[EXERCISE DIRECTIONS]:
Copy, from the material below, each line that contains the word "integration".

[TASK INPUT]:
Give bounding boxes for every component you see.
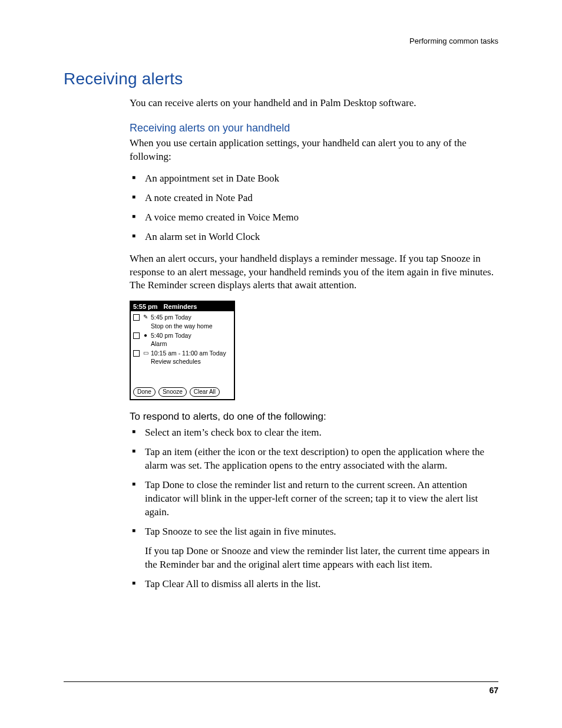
reminder-line: 10:15 am - 11:00 am Today [151,350,232,357]
list-item: An appointment set in Date Book [130,172,498,186]
checkbox-icon [133,314,140,321]
snooze-button[interactable]: Snooze [158,387,187,397]
page: Performing common tasks Receiving alerts… [0,0,562,728]
respond-list: Select an item’s check box to clear the … [130,426,498,591]
reminders-title: Reminders [164,303,197,310]
reminder-subtext: Review schedules [151,358,232,365]
page-number: 67 [489,686,498,695]
footer-rule [64,681,498,682]
after-list-paragraph: When an alert occurs, your handheld disp… [130,252,498,293]
content-area: Receiving alerts You can receive alerts … [64,70,498,599]
intro-paragraph: You can receive alerts on your handheld … [130,97,498,110]
reminders-button-row: Done Snooze Clear All [131,386,234,399]
section-title: Receiving alerts [64,70,498,88]
reminder-subtext: Stop on the way home [151,322,232,330]
list-item: A note created in Note Pad [130,192,498,205]
list-item-text: Tap Snooze to see the list again in five… [145,526,336,537]
reminder-subtext: Alarm [151,340,232,348]
reminder-line: 5:45 pm Today [151,314,232,321]
list-item: A voice memo created in Voice Memo [130,211,498,225]
list-item: Select an item’s check box to clear the … [130,426,498,440]
datebook-icon: ▭ [142,350,149,356]
reminders-body: ✎ 5:45 pm Today Stop on the way home ● 5… [131,311,234,386]
reminder-row: ▭ 10:15 am - 11:00 am Today [133,350,232,357]
list-item: Tap Done to close the reminder list and … [130,479,498,519]
reminder-row: ✎ 5:45 pm Today [133,314,232,321]
list-item: An alarm set in World Clock [130,230,498,244]
reminder-row: ● 5:40 pm Today [133,332,232,340]
checkbox-icon [133,350,140,357]
subsection-title: Receiving alerts on your handheld [130,122,498,134]
alert-types-list: An appointment set in Date Book A note c… [130,172,498,244]
subsection-intro: When you use certain application setting… [130,137,498,164]
reminder-line: 5:40 pm Today [151,332,232,340]
clear-all-button[interactable]: Clear All [190,387,220,397]
running-head: Performing common tasks [409,37,498,45]
checkbox-icon [133,332,140,339]
body-block: You can receive alerts on your handheld … [130,97,498,591]
list-item: Tap Clear All to dismiss all alerts in t… [130,578,498,591]
list-item-subtext: If you tap Done or Snooze and view the r… [145,545,498,572]
note-icon: ✎ [142,314,149,320]
list-item: Tap Snooze to see the list again in five… [130,525,498,572]
done-button[interactable]: Done [133,387,156,397]
reminders-clock: 5:55 pm [133,303,158,310]
reminders-screenshot: 5:55 pm Reminders ✎ 5:45 pm Today Stop o… [130,301,235,400]
list-item: Tap an item (either the icon or the text… [130,446,498,473]
alarm-icon: ● [142,332,149,338]
reminders-titlebar: 5:55 pm Reminders [131,302,234,311]
respond-heading: To respond to alerts, do one of the foll… [130,411,498,423]
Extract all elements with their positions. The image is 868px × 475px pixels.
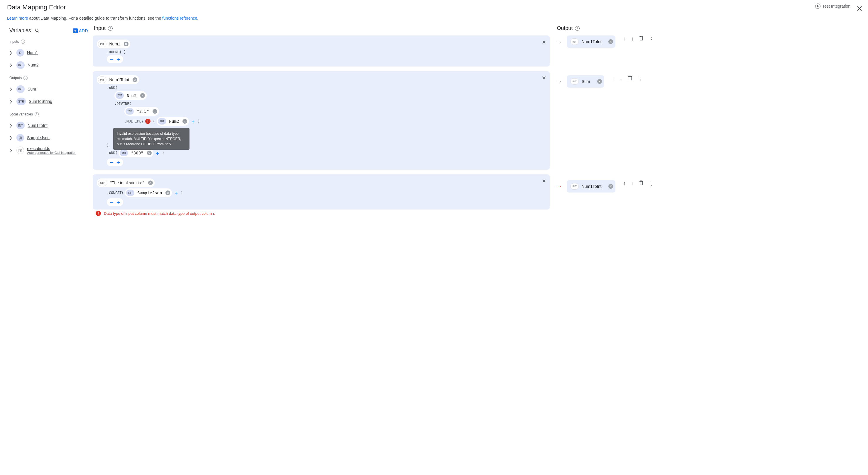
delete-row-button[interactable] [639, 180, 644, 187]
add-fn-button[interactable]: + [115, 159, 121, 166]
remove-fn-button[interactable]: − [108, 159, 115, 166]
chevron-right-icon: ❯ [9, 87, 13, 91]
local-vars-section-label: Local variables ? [9, 112, 88, 116]
delete-row-button[interactable] [639, 35, 644, 42]
remove-card-button[interactable]: ✕ [542, 178, 546, 184]
subheader-text-2: . [197, 16, 198, 21]
help-icon[interactable]: ? [24, 76, 28, 80]
search-icon[interactable] [35, 28, 40, 33]
remove-chip-button[interactable]: ✕ [153, 109, 157, 114]
type-chip: INT [570, 38, 579, 45]
type-chip: INT [116, 92, 124, 99]
sidebar-item-num1toint[interactable]: ❯ INT Num1ToInt [9, 119, 88, 132]
var-name: Num2 [28, 63, 38, 67]
add-label: ADD [79, 28, 88, 33]
add-arg-button[interactable]: + [190, 118, 196, 124]
more-menu-button[interactable]: ⋮ [649, 180, 654, 187]
add-arg-button[interactable]: + [155, 150, 160, 156]
output-column-header: Output i [556, 25, 860, 31]
add-variable-button[interactable]: + ADD [73, 28, 88, 33]
remove-chip-button[interactable]: ✕ [147, 150, 152, 155]
functions-reference-link[interactable]: functions reference [162, 16, 197, 21]
variable-pill[interactable]: INT Num2 ✕ [115, 91, 147, 100]
remove-chip-button[interactable]: ✕ [140, 93, 145, 98]
pill-label: Sum [581, 79, 591, 84]
add-remove-controls: − + [107, 159, 123, 166]
mapping-arrow-icon: → [556, 180, 563, 190]
remove-chip-button[interactable]: ✕ [148, 180, 153, 185]
learn-more-link[interactable]: Learn more [7, 16, 28, 21]
variable-pill[interactable]: INT Sum [569, 77, 593, 86]
sidebar-item-samplejson[interactable]: ❯ {J} SampleJson [9, 132, 88, 144]
pill-label: Num1 [108, 42, 121, 46]
variable-pill[interactable]: INT Num1ToInt ✕ [97, 75, 139, 84]
test-integration-button[interactable]: Test Integration [815, 3, 850, 9]
variable-pill[interactable]: INT Num1 ✕ [97, 40, 130, 48]
sidebar-item-num2[interactable]: ❯ INT Num2 [9, 59, 88, 71]
type-chip: STR [98, 180, 107, 186]
expression-fn: .MULTIPLY [124, 119, 144, 123]
expression-line: .ADD( [97, 86, 546, 90]
move-up-button[interactable]: ↑ [612, 76, 615, 82]
move-up-button[interactable]: ↑ [623, 36, 626, 42]
move-down-button[interactable]: ↓ [620, 76, 622, 82]
var-name: SumToString [29, 99, 52, 104]
variable-pill[interactable]: STR "The total sum is: " ✕ [97, 178, 155, 187]
variable-pill[interactable]: INT Num1ToInt [569, 182, 604, 191]
more-menu-button[interactable]: ⋮ [638, 76, 643, 82]
variable-pill[interactable]: {J} SampleJson ✕ [125, 189, 172, 197]
chevron-right-icon: ❯ [9, 51, 13, 55]
chevron-right-icon: ❯ [9, 63, 13, 67]
variable-pill[interactable]: INT Num1ToInt [569, 37, 604, 46]
remove-chip-button[interactable]: ✕ [132, 77, 137, 82]
move-down-button[interactable]: ↓ [631, 36, 633, 42]
sidebar-item-sum[interactable]: ❯ INT Sum [9, 83, 88, 95]
chevron-right-icon: ❯ [9, 136, 13, 140]
remove-card-button[interactable]: ✕ [542, 75, 546, 81]
pill-label: Num2 [126, 93, 138, 98]
remove-chip-button[interactable]: ✕ [124, 42, 128, 46]
error-icon[interactable]: ! [145, 119, 151, 124]
variable-pill[interactable]: INT Num2 ✕ [157, 117, 189, 126]
svg-line-1 [38, 31, 39, 33]
move-up-button[interactable]: ↑ [623, 180, 626, 186]
help-icon[interactable]: ? [21, 40, 25, 44]
clear-output-button[interactable]: ✕ [609, 184, 613, 189]
remove-chip-button[interactable]: ✕ [182, 119, 187, 124]
more-menu-button[interactable]: ⋮ [649, 36, 654, 42]
move-down-button[interactable]: ↓ [631, 180, 633, 186]
variables-sidebar: Variables + ADD Inputs ? ❯ D Num1 [5, 25, 93, 475]
help-icon[interactable]: ? [35, 112, 39, 116]
sidebar-item-sumtostring[interactable]: ❯ STR SumToString [9, 95, 88, 107]
expression-line: .DIVIDE( [97, 102, 546, 106]
clear-output-button[interactable]: ✕ [609, 39, 613, 44]
test-integration-label: Test Integration [822, 4, 850, 8]
sidebar-item-num1[interactable]: ❯ D Num1 [9, 46, 88, 59]
info-icon[interactable]: i [108, 26, 113, 31]
remove-chip-button[interactable]: ✕ [165, 191, 170, 195]
remove-fn-button[interactable]: − [108, 56, 115, 62]
type-chip: INT [17, 122, 25, 129]
info-icon[interactable]: i [575, 26, 580, 31]
add-fn-button[interactable]: + [115, 56, 121, 62]
pill-label: SampleJson [136, 191, 163, 195]
svg-point-0 [35, 29, 38, 32]
var-name: executionIds [27, 146, 76, 151]
var-name: SampleJson [27, 135, 50, 140]
variable-pill[interactable]: INT "300" ✕ [119, 148, 153, 157]
page-title: Data Mapping Editor [7, 3, 66, 11]
input-column-header: Input i [93, 25, 550, 31]
clear-output-button[interactable]: ✕ [597, 79, 602, 84]
subheader-text-1: about Data Mapping. For a detailed guide… [28, 16, 162, 21]
error-tooltip: Invalid expression because of data type … [113, 128, 189, 150]
variable-pill[interactable]: INT "2.5" ✕ [124, 107, 159, 116]
add-arg-button[interactable]: + [173, 190, 179, 196]
add-fn-button[interactable]: + [115, 199, 121, 205]
type-chip: INT [570, 78, 579, 85]
remove-fn-button[interactable]: − [108, 199, 115, 205]
sidebar-item-executionids[interactable]: ❯ [S] executionIds Auto-generated by Cal… [9, 144, 88, 157]
remove-card-button[interactable]: ✕ [542, 39, 546, 45]
delete-row-button[interactable] [628, 75, 632, 82]
close-button[interactable] [857, 6, 862, 12]
output-card-2: INT Sum ✕ [567, 75, 604, 88]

[REPLY]:
test-integration-button[interactable]: Test Integration [815, 3, 850, 9]
test-integration-label: Test Integration [822, 4, 850, 8]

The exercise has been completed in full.